360 Operations System Changes
Standardization began in 2012; without good standardization, AIOps data reduction is impossible. From 2012‑2016 the focus was on fine‑grained and platform‑based data collection on the private cloud. In 2016‑2017 visualization work started, and a big‑data operations platform was created by aggregating monitoring and business‑level metrics. By 2018, single‑point applications were linked, achieving an intelligent closed‑loop that greatly improves developer and operations productivity through AI‑assisted decision making.
Overview of 360 Operations
360 manages hundreds of IDC sites, over 100,000 servers, and EB‑level security data with billions of requests. The architecture is decoupled and layered, offering many PaaS and SaaS services and supporting diverse business systems such as search, video, information flow, e‑commerce, and finance.
360's Thinking on AIOps
The three focus areas are efficiency, cost, and stability. For efficiency, the team pursues intelligent operations, baseline anomaly detection, alarm convergence, disk‑failure prediction, auto‑healing, and automated restarts. For cost, they target budget control, server acceleration, resource reclamation, and intelligent MySQL port scheduling.
The AIOps team is organized like a medical team: diagnosticians who understand business and data, developers with big‑data and programming skills, and algorithm experts with engineering experience to build platforms that fuse business, data, and AI.
Intelligent Operations Practice
Practice Background
Many internal teams have unique data and want to explore intelligent operations but lack visibility into others' data. 360 provides a shared data platform and algorithm support to accelerate AIOps development across the company.
Resource Recycling System
The process includes six steps: data governance of monitoring items, capacity forecasting using intelligent methods, machine profiling with manual verification, notification to business lines, and feedback loops for model improvement. Capacity forecasts combine machine‑level monitoring predictions with quantitative historical analysis. Various algorithms are compared for different metrics.
Machine classification uses models such as BPANN, SVM, and decision trees, with the decision tree achieving 99% accuracy. Classified hosts are stored in a database for reclamation recommendations, and a labeling system allows operations engineers to refine training data.

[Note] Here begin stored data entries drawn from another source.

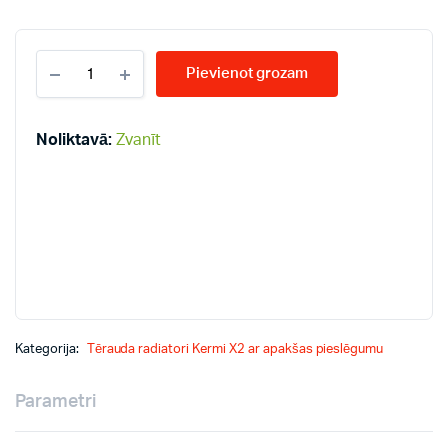
KERMI
Pievienot grozam
KV12-
300*1200
radiatori
quantity
Noliktavā:
Zvanīt
Kategorija:
Tērauda radiatori Kermi X2 ar apakšas pieslēgumu
Parametri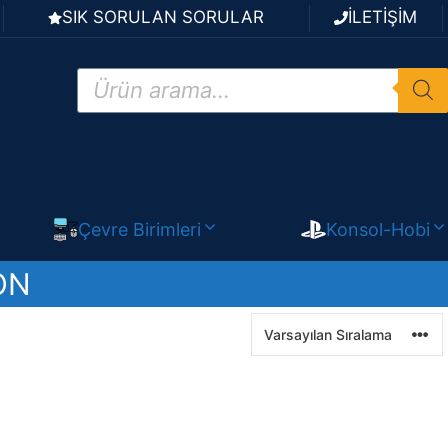
SIK SORULAN SORULAR
İLETİŞİM
Products
search
Çevre Birimleri
Konsol-Hobi
ON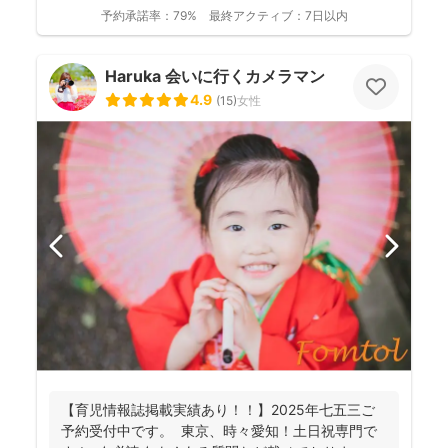
得意と...
予約承諾率：
79%
最終アクティブ：
7日以内
Haruka 会いに行くカメラマン
4.9
(
15
)
女性
【育児情報誌掲載実績あり！！】2025年七五三ご
予約受付中です。 東京、時々愛知！土日祝専門で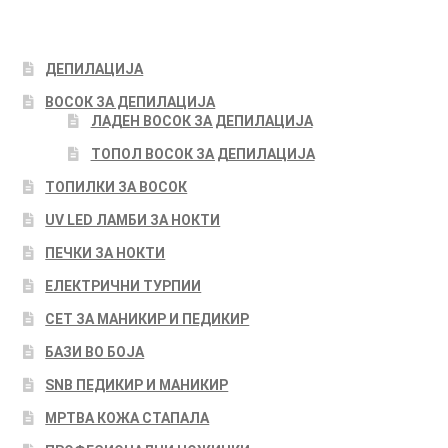
ДЕПИЛАЦИЈА
ВОСОК ЗА ДЕПИЛАЦИЈА
ЛАДЕН ВОСОК ЗА ДЕПИЛАЦИЈА
ТОПОЛ ВОСОК ЗА ДЕПИЛАЦИЈА
ТОПИЛКИ ЗА ВОСОК
UV LED ЛАМБИ ЗА НОКТИ
ПЕЧКИ ЗА НОКТИ
ЕЛЕКТРИЧНИ ТУРПИИ
СЕТ ЗА МАНИКИР И ПЕДИКИР
БАЗИ ВО БОЈА
SNB ПЕДИКИР И МАНИКИР
МРТВА КОЖА СТАПАЛА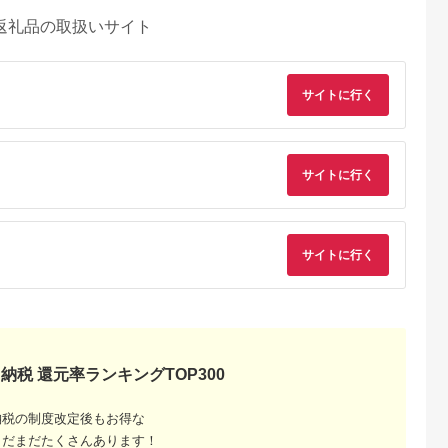
返礼品の取扱いサイト
サイトに行く
サイトに行く
サイトに行く
るさとチョイ
出典：ふるさとチョイ
出典：ふるさとプレミ
出典：ふるさとチョ
納税 還元率ランキングTOP300
ス
ス
アム
城市
群馬県 長野原町
秋田県 にかほ市
静岡県 島田市
付】ゴルフク
北軽井沢・八ッ場ダム
全日 さんねむ温泉 ペ
[№5695-0585]島田
納税の制度改定後もお得な
補助券
周辺ほか町内各所で利
ア宿泊券[2名:1泊朝食
総合スポーツセンタ
まだまだたくさんあります！
_GI-
用可能な長野原町ふる
付・スタンダードツイ
利用回数券12枚綴り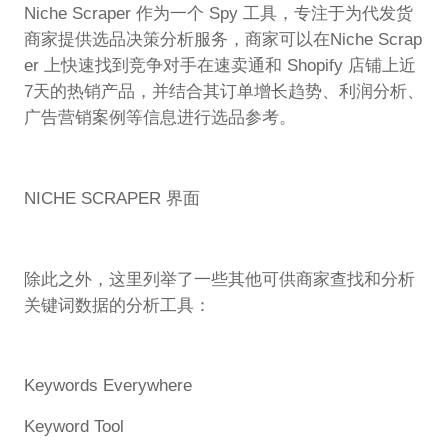
Niche Scraper 作为一个 Spy 工具，专注于为代发货
商家提供选品决策分析服务，商家可以在Niche Scrap
er 上快速找到竞争对手在速卖通和 Shopify 店铺上近
7天的热销产品，并结合其订单增长趋势、利润分析、
广告营销案例等信息进行选品参考。
NICHE SCRAPER 界面
除此之外，这里列举了一些其他可供商家查找和分析
关键词数据的分析工具：
Keywords Everywhere
Keyword Tool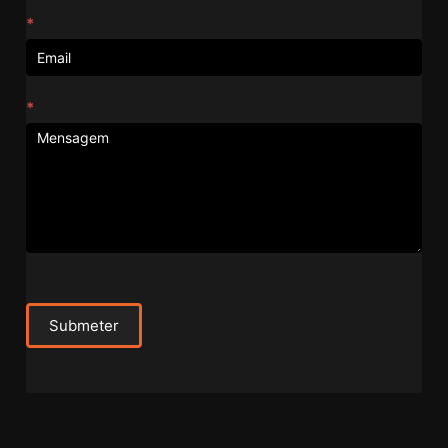
*
*
Submeter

To improve email response rates, the team personalizes reclamation notifications with gender‑specific sender names and tone, making messages more engaging for business owners.
MySQL Intelligent Scheduling System
Many internet companies waste MySQL resources. 360 monitors database metrics to profile ports and classifies them into four categories: low I/O, compute‑intensive, disk‑intensive, and mixed. A training set of over 900 instances was manually labeled, and a neural network with 7 input features, 14 hidden units, and 4 output classes achieved 95% test accuracy.
The scheduling aims to minimize migration count, reduce impact on services, keep primary databases stable, and respect black‑list constraints. Early results show that 14 out of 30 high‑spec database machines can be reclaimed.
Anomaly Detection and Alarm Convergence
Traditional detection uses static thresholds; 360 adds multi‑trigger conditions, alarm convergence, and severity weighting based on business importance. Using Apriori‑style association rules, they reduced correlated alarms by 60‑80%.
Root‑cause analysis combines multiple monitoring items within a time window and applies information‑gain metrics to identify key factors, achieving around 80% accuracy in online validation.
Experience and Summary
Key lessons include selecting appropriate time‑series databases (InfluxDB for metrics, MongoDB for logs, MySQL for relational data, Redis for counters, Elasticsearch for search). Project management follows the PDCA cycle: plan, do, check, act, with continuous iteration to avoid high failure rates.
The operations big‑data platform is layered: raw layer (raw metrics), detail layer (standardized, business‑tagged data), aggregation layer (domain‑specific AIOps data), and application layer (use‑case implementations). This architecture stems from 360's big‑data platform department.